Summary
Quanta Services, Inc. (PWR) reported strong revenue growth in the first quarter of 2017, with a 27.1% increase year-over-year to $2.18 billion. This growth was primarily driven by a significant rebound in the Oil and Gas Infrastructure Services segment, which saw an 82.0% revenue increase due to renewed customer capital spending on larger pipeline projects. The company also demonstrated improved profitability, with gross profit increasing by 30.9% and operating income more than doubling to $75.1 million. The Electric Power Infrastructure Services segment also showed steady performance, with revenues up 2.7% and operating income rising 14.1%. Despite some challenges, such as weather delays on a natural gas transmission project, the company's overall financial health appears robust, supported by a strong backlog and ample liquidity through its credit facility.
Financial Highlights
51 data points| Revenue | $2.18B |
| Gross Profit | $266.19M |
| SG&A Expenses | $184.55M |
| Operating Income | $75.07M |
| Interest Expense | $3.96M |
| Net Income | $48.44M |
| EPS (Basic) | $0.31 |
| Shares Outstanding (Basic) | 155.17M |
| Shares Outstanding (Diluted) | 155.17M |
Key Highlights
- 1Revenues increased significantly by 27.1% to $2.18 billion, driven by a strong performance in the Oil and Gas Infrastructure Services segment.
- 2Operating income more than doubled, increasing to $75.1 million from $37.3 million in the prior year's comparable quarter.
- 3Gross profit margin improved to 12.2% from 11.9% year-over-year, benefiting from higher-margin project contributions and a favorable revenue mix.

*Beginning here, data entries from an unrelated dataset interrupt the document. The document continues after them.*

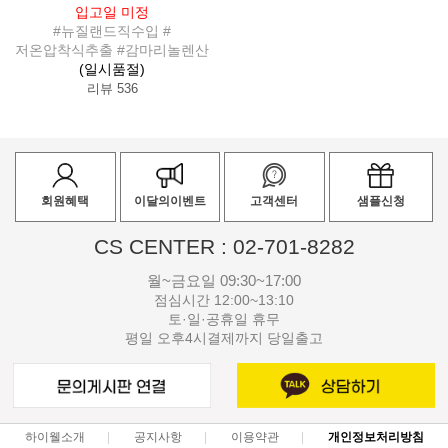
입고일 미정
#뉴질랜드직수입 #
저온압착식추출 #감마리놀렌산
(일시품절)
리뷰 536
회원혜택
이달의이벤트
고객센터
샘플신청
CS CENTER : 02-701-8282
월~금요일 09:30~17:00
점심시간 12:00~13:10
토·일·공휴일 휴무
평일 오후4시결제까지 당일출고
하이웰소개
공지사항
이용약관
개인정보처리방침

- 4The Oil and Gas Infrastructure Services segment saw substantial revenue growth of 82.0% due to increased capital spending on pipeline projects.

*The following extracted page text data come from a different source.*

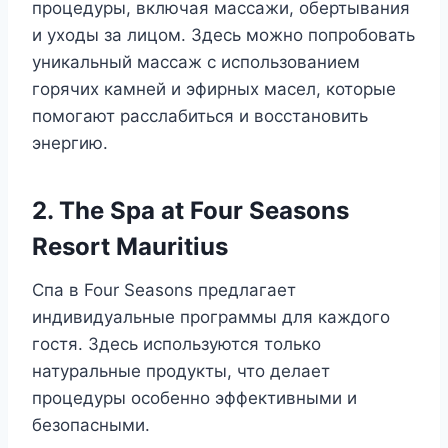
процедуры, включая массажи, обертывания
и уходы за лицом. Здесь можно попробовать
уникальный массаж с использованием
горячих камней и эфирных масел, которые
помогают расслабиться и восстановить
энергию.
2. The Spa at Four Seasons
Resort Mauritius
Спа в Four Seasons предлагает
индивидуальные программы для каждого
гостя. Здесь используются только
натуральные продукты, что делает
процедуры особенно эффективными и
безопасными.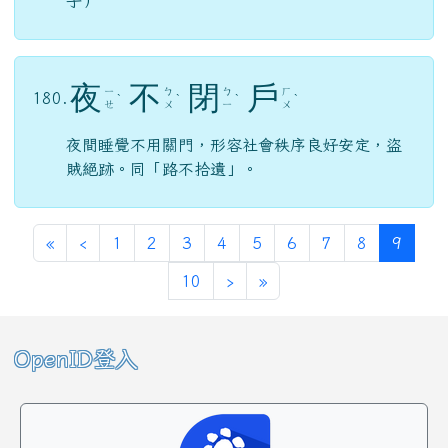
子）
夜
不
閉
戶
ㄧ
ㄅ
ㄅ
ㄏ
180.
ˋ
ˋ
ˋ
ˋ
ㄝ
ㄨ
ㄧ
ㄨ
夜間睡覺不用關門，形容社會秩序良好安定，盜
賊絕跡。同「路不拾遺」。
第一頁
上一頁
(目前
«
‹
1
2
3
4
5
6
7
8
9
下一頁
最後頁
10
›
»
左邊區域內容
OpenID登入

- 5The Electric Power Infrastructure Services segment maintained steady growth, with revenues up 2.7% and operating income up 14.1%.

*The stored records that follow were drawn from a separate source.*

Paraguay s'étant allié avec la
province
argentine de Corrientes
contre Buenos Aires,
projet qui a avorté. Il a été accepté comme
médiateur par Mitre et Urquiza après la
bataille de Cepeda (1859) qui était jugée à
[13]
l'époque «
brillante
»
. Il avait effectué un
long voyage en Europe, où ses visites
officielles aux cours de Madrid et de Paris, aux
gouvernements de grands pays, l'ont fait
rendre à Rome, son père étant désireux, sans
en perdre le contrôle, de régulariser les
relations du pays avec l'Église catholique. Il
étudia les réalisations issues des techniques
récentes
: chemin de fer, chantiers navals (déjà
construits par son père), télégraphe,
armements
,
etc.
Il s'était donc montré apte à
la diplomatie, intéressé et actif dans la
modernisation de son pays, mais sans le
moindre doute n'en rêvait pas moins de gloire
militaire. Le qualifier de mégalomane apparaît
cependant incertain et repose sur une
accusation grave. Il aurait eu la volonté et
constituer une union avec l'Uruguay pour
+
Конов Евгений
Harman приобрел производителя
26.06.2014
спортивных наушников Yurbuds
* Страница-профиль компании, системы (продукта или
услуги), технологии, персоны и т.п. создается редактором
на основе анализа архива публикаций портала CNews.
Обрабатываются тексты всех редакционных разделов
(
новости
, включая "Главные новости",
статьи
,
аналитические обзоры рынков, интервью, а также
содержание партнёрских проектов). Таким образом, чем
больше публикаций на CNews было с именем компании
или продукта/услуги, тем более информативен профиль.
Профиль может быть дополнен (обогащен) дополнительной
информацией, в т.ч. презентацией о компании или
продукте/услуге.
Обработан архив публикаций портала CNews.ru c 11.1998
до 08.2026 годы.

- 6The company's backlog remained strong, totaling $9.24 billion as of March 31, 2017, indicating robust future revenue potential.
- 7Cash flow from operations turned negative year-over-year (-$3.8 million vs. $205.8 million), largely due to increased working capital needs from the surge in oil and gas projects and invoicing challenges on certain Canadian transmission projects.